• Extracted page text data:
----------
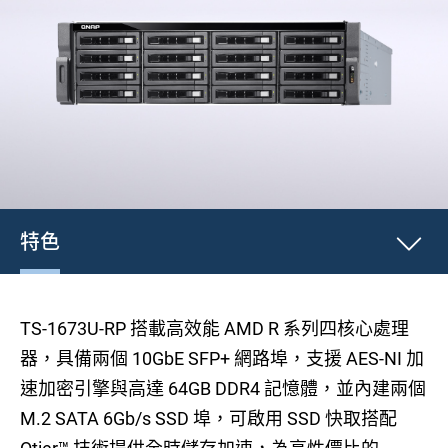
特色
TS-1673U-RP 搭載高效能 AMD R 系列四核心處理
器，具備兩個 10GbE SFP+ 網路埠，支援 AES-NI 加
速加密引擎與高達 64GB DDR4 記憶體，並內建兩個
M.2 SATA 6Gb/s SSD 埠，可啟用 SSD 快取搭配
----------
• Aim of the task: Exactly as given, transcribe every line of the data, but not its images.

• Answer to the exercise:
特色
TS-1673U-RP 搭載高效能 AMD R 系列四核心處理
器，具備兩個 10GbE SFP+ 網路埠，支援 AES-NI 加
速加密引擎與高達 64GB DDR4 記憶體，並內建兩個
M.2 SATA 6Gb/s SSD 埠，可啟用 SSD 快取搭配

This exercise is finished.